In a post-credits stinger worthy of any superhero blockbuster, Halifax Public Libraries and Dalhousie University have swooped in to purchase 5,500 hard-to-find films from Video Difference’s collection.
The news comes just a day after the Quinpool Road and Bedford Highway landmark stopped renting movies after 34 years of business.
“We’ve seen great enthusiasm across Dal in pulling this innovative initiative together,” said university librarian Donna Bourne-Tyson in a press release. “It’s clear this collection holds great meaning not just to our students and faculty, but to film lovers in Halifax and beyond.”
The libraries’ collection experts selected Video Difference’s American Film Institute and British Film Institute collections for purchase, along with numerous documentaries and a substantial amount of British and international television box sets.

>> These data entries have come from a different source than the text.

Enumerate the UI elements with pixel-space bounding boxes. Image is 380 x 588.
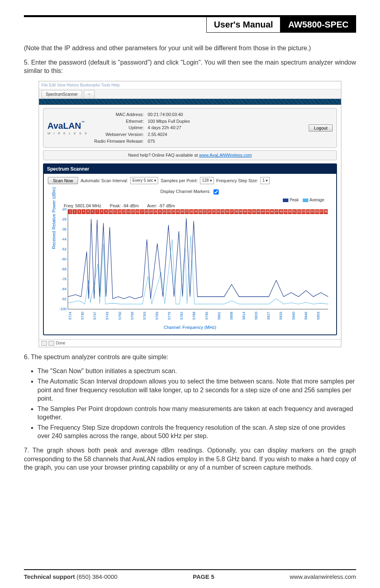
eth-v: 100 Mbps Full Duplex bbox=[148, 118, 190, 124]
channel-markers: 1234567891011121314151617181920212223242… bbox=[68, 209, 328, 214]
cursor-meta: Freq: 5801.04 MHz Peak: -94 dBm Aver: -9… bbox=[48, 203, 332, 209]
markers-checkbox[interactable] bbox=[214, 189, 219, 195]
logo-block: AvaLAN™ W I R E L E S S bbox=[47, 120, 88, 136]
fss-select[interactable]: 1 ▾ bbox=[261, 177, 270, 184]
status-bar: Done bbox=[39, 339, 341, 347]
legend-peak: Peak bbox=[290, 198, 299, 202]
status-icon bbox=[49, 341, 54, 346]
chart-area: Received Relative Power (dBm) 1234567891… bbox=[52, 209, 328, 330]
step-5: 5. Enter the password (default is "passw… bbox=[24, 58, 356, 75]
ie-hatch-bar bbox=[39, 99, 341, 105]
logo-text: AvaLAN bbox=[47, 121, 81, 131]
up-v: 4 days 22h 40:27 bbox=[148, 125, 190, 131]
legend-peak-swatch bbox=[283, 199, 288, 202]
list-item: The Automatic Scan Interval dropdown all… bbox=[37, 377, 356, 403]
faq-link[interactable]: www.AvaLANWireless.com bbox=[199, 153, 252, 157]
document-body: (Note that the IP address and other para… bbox=[24, 44, 356, 569]
legend-avg-swatch bbox=[303, 199, 308, 202]
chart-legend: Peak Average bbox=[48, 197, 332, 203]
status-icon bbox=[41, 341, 47, 346]
plot-canvas bbox=[68, 215, 328, 309]
step-6: 6. The spectrum analyzer controls are qu… bbox=[24, 353, 356, 362]
mac-v: 00:21:74:00:03:40 bbox=[148, 112, 190, 118]
fw-k: Radio Firmware Release: bbox=[94, 138, 144, 144]
x-ticks: 5724573057375743575057565763576957755782… bbox=[68, 312, 328, 324]
asi-label: Automatic Scan Interval: bbox=[80, 178, 128, 184]
spp-label: Samples per Point: bbox=[161, 178, 198, 184]
spectrum-chart: 1234567891011121314151617181920212223242… bbox=[68, 209, 328, 309]
ws-k: Webserver Version: bbox=[94, 132, 144, 138]
asi-select[interactable]: Every 5 sec ▾ bbox=[130, 177, 158, 184]
scan-now-button[interactable]: Scan Now bbox=[48, 177, 78, 184]
ws-v: 2.55.4024 bbox=[148, 132, 190, 138]
new-tab-button[interactable]: + bbox=[84, 90, 95, 98]
header-bar: User's Manual AW5800-SPEC bbox=[24, 15, 356, 33]
spectrum-panel-title: Spectrum Scanner bbox=[44, 164, 336, 174]
legend-avg: Average bbox=[309, 198, 324, 202]
spp-select[interactable]: 128 ▾ bbox=[200, 177, 214, 184]
page-footer: Technical support (650) 384-0000 PAGE 5 … bbox=[24, 569, 356, 580]
up-k: Uptime: bbox=[94, 125, 144, 131]
scan-controls: Scan Now Automatic Scan Interval: Every … bbox=[48, 177, 332, 184]
model-number: AW5800-SPEC bbox=[280, 17, 356, 33]
faq-pre: Need help? Online FAQ available at bbox=[128, 153, 199, 157]
tab-strip: SpectrumScanner + bbox=[39, 89, 341, 99]
device-kv: MAC Address:00:21:74:00:03:40 Ethernet:1… bbox=[94, 112, 190, 144]
manual-title: User's Manual bbox=[206, 17, 280, 33]
meta-peak: Peak: -94 dBm bbox=[110, 203, 139, 208]
browser-screenshot: File Edit View History Bookmarks Tools H… bbox=[39, 81, 341, 347]
footer-support: Technical support (650) 384-0000 bbox=[24, 573, 118, 580]
logo-sub: W I R E L E S S bbox=[47, 132, 88, 136]
logo-tm: ™ bbox=[81, 120, 85, 124]
mac-k: MAC Address: bbox=[94, 112, 144, 118]
markers-label: Display Channel Markers: bbox=[161, 189, 211, 194]
x-axis-label: Channel: Frequency (MHz) bbox=[52, 324, 328, 330]
footer-url: www.avalanwireless.com bbox=[290, 573, 356, 580]
markers-row: Display Channel Markers: bbox=[48, 188, 332, 196]
faq-bar: Need help? Online FAQ available at www.A… bbox=[43, 150, 337, 160]
list-item: The Frequency Step Size dropdown control… bbox=[37, 423, 356, 441]
tab-spectrumscanner[interactable]: SpectrumScanner bbox=[41, 90, 82, 98]
controls-list: The "Scan Now" button initiates a spectr… bbox=[24, 367, 356, 441]
status-text: Done bbox=[56, 340, 65, 346]
device-info-panel: AvaLAN™ W I R E L E S S MAC Address:00:2… bbox=[43, 108, 337, 148]
peak-line bbox=[68, 218, 328, 299]
fw-v: 075 bbox=[148, 138, 190, 144]
logout-button[interactable]: Logout bbox=[309, 124, 333, 132]
list-item: The "Scan Now" button initiates a spectr… bbox=[37, 367, 356, 376]
fss-label: Frequency Step Size: bbox=[216, 178, 258, 184]
meta-freq: Freq: 5801.04 MHz bbox=[64, 203, 101, 208]
ip-note: (Note that the IP address and other para… bbox=[24, 44, 356, 53]
meta-aver: Aver: -97 dBm bbox=[147, 203, 175, 208]
eth-k: Ethernet: bbox=[94, 118, 144, 124]
footer-page: PAGE 5 bbox=[193, 573, 214, 580]
firefox-menu[interactable]: File Edit View History Bookmarks Tools H… bbox=[39, 81, 341, 90]
step-7: 7. The graph shows both peak and average… bbox=[24, 446, 356, 472]
list-item: The Samples Per Point dropdown controls … bbox=[37, 405, 356, 422]
spectrum-panel: Spectrum Scanner Scan Now Automatic Scan… bbox=[43, 163, 337, 335]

“We really looked for what were those really interesting, unique items that we wanted to allow the community to have access to,” says Halifax Public Libraries CEO Åsa Kachan, herself a regular Video Difference customer.
“I originally come from Sweden, and what I loved being able to do at Video Difference was hear about a new [TV] series that was acclaimed and being able to get it.”
Dalhousie, meanwhile, is buying 1,000 movies in subject areas supporting its classes. According to the university, that includes silent films, along with French and Spanish cinema, and films from Ireland, Scotland, Australia and New Zealand.
Halifax Public Libraries is spending $100,000 to purchase its 4,500 titles. Dalhousie has raised an additional $25,000 for the remainder, and is crowdfunding for more support.
While Video Difference already had a pretty intricate drop-off system through HRM, the collection’s new public owners means the 5,500 titles will be available to anyone in Nova Scotia.
“Basically what will happen is the collection is shared,” says Kasia Morrison, spokesperson for HPL. “So even people outside of Halifax can access the title to borrow.”
The packing and moving of the films is already underway. Plans for when and where the titles will be available to the public (presumably along with a list of titles being saved) are still in development.
The bulk purchase still only accounts for less than 14 percent of Video Difference’s 40,000 titles. Starting on Saturday, the remaining inventory inside the stores will be liquidated to the public.